*** Data Section Begins ***

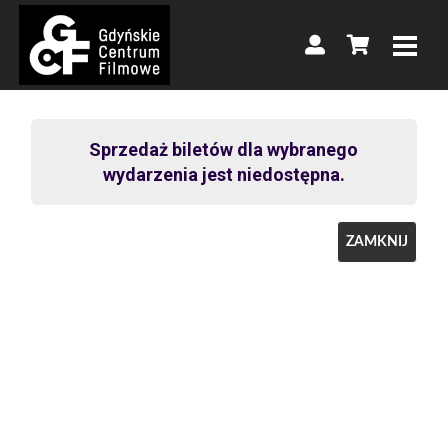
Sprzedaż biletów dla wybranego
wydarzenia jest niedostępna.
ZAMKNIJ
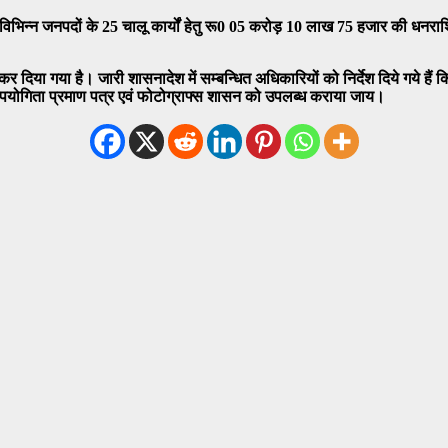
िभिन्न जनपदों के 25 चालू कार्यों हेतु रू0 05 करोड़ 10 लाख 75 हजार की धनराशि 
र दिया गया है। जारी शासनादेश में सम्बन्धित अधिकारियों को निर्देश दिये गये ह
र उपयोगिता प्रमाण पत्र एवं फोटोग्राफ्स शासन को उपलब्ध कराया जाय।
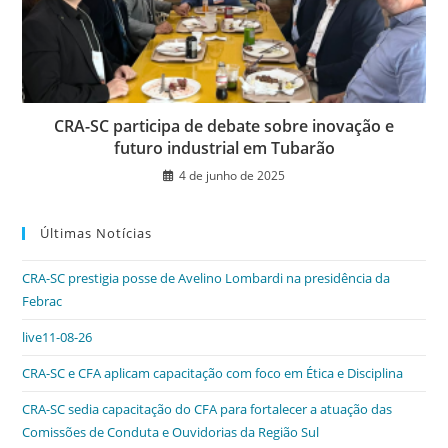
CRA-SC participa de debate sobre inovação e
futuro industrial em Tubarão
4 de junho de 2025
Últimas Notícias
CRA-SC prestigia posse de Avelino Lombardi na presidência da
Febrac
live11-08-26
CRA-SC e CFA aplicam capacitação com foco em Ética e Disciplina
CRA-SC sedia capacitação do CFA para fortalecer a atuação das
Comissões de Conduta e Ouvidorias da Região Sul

*** Data Section Ends ***

* [Instructions for the task] With the pictures dropped, give every entry above again exactly.

* [Solution to this task]
Sprzedaż biletów dla wybranego
wydarzenia jest niedostępna.
ZAMKNIJ
िभिन्न जनपदों के 25 चालू कार्यों हेतु रू0 05 करोड़ 10 लाख 75 हजार की धनराशि 
र दिया गया है। जारी शासनादेश में सम्बन्धित अधिकारियों को निर्देश दिये गये ह
र उपयोगिता प्रमाण पत्र एवं फोटोग्राफ्स शासन को उपलब्ध कराया जाय।
CRA-SC participa de debate sobre inovação e
futuro industrial em Tubarão
4 de junho de 2025
Últimas Notícias
CRA-SC prestigia posse de Avelino Lombardi na presidência da
Febrac
live11-08-26
CRA-SC e CFA aplicam capacitação com foco em Ética e Disciplina
CRA-SC sedia capacitação do CFA para fortalecer a atuação das
Comissões de Conduta e Ouvidorias da Região Sul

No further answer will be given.